To get the best flavor, you need to roast the bones.  I splashed mine with some olive oil and salt and stuck them in the oven at 350 for about an hour.  They did smell delicious and rendered off a nice bit of fat (that I gave to the chickens).

Then, they and my old ham bone went into the stock pot with the usual suspects:  onion, garlic (fresh and some leftover roasted garlic), fennel root, celery, and carrots. I have a huge 8 quart pot, and I added just enough water to cover everything, probably about 6 quarts of water (24 cups).   After 8 hours simmering, I added fennel seeds, star anise, allspice berries, cinnamon stick, cloves, cumin seeds, bay leaves, a quarter of a lemon, and pepper corns.  I cooked it for another hour with the spices.  Then it was ready to be strained and filtered.  After that I gave it another hour to reduce, tasted it and added some salt.  It was a pretty brown, but I wanted it darker and sweeter, so I added a tablespoon of Kitchen Bouquet (shhh. . . don’t tell anyone!) and a tablespoon of brown sugar.  Owing to the all the marrow, the broth was/is really rich.

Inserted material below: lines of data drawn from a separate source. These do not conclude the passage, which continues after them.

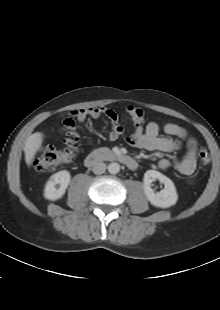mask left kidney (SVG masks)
Listing matches in <instances>:
<instances>
[{
    "mask_svg": "<svg viewBox=\"0 0 220 310\" xmlns=\"http://www.w3.org/2000/svg\"><path fill=\"white\" fill-rule=\"evenodd\" d=\"M156 179L164 184V189L155 193L151 185ZM143 188L147 199L153 206L169 208L175 205L178 200L177 191L172 180L156 170H148L145 172Z\"/></svg>",
    "mask_w": 220,
    "mask_h": 310,
    "instance_id": "5707ae66",
    "label": "left kidney"
}]
</instances>
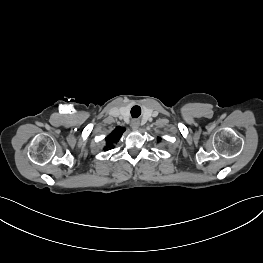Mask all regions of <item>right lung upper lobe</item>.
Here are the masks:
<instances>
[{
    "label": "right lung upper lobe",
    "instance_id": "obj_1",
    "mask_svg": "<svg viewBox=\"0 0 263 263\" xmlns=\"http://www.w3.org/2000/svg\"><path fill=\"white\" fill-rule=\"evenodd\" d=\"M125 131V128L117 127L107 138L106 143L107 146L105 147V150H108V148H114V143L118 142L122 133Z\"/></svg>",
    "mask_w": 263,
    "mask_h": 263
}]
</instances>
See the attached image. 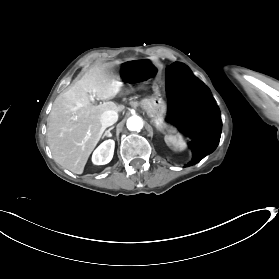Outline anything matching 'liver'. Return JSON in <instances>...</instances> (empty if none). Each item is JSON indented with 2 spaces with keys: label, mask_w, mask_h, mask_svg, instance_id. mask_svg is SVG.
<instances>
[{
  "label": "liver",
  "mask_w": 279,
  "mask_h": 279,
  "mask_svg": "<svg viewBox=\"0 0 279 279\" xmlns=\"http://www.w3.org/2000/svg\"><path fill=\"white\" fill-rule=\"evenodd\" d=\"M121 86L110 68L91 69L68 91L57 96L47 118V143L56 163L75 174L83 173L105 130L101 124L102 113L118 111L112 101L94 105L90 95L109 100L118 94Z\"/></svg>",
  "instance_id": "6515ba94"
}]
</instances>
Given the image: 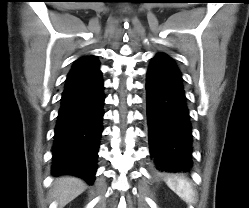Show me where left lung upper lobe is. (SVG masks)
<instances>
[{"instance_id":"5c2ea615","label":"left lung upper lobe","mask_w":249,"mask_h":208,"mask_svg":"<svg viewBox=\"0 0 249 208\" xmlns=\"http://www.w3.org/2000/svg\"><path fill=\"white\" fill-rule=\"evenodd\" d=\"M158 55H165V56H168V55H166V54H164V53H159Z\"/></svg>"}]
</instances>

It yielded 20 cups of shimmery and gelatinous, mahogany broth.  But I forgot to take a picture!

But, have no fear; I have pictures of many other broth adventures.  You know, some people take pictures of sunsets or cats, but I take pictures of broth . . . well, at least some of the time.

p.s.  I gave the leftover meat/cartilage bits, carrots, celery and garlic to the dogs.  No wonder they hang around the kitchen! (Sorry, no cooked bones or onions for dogs!)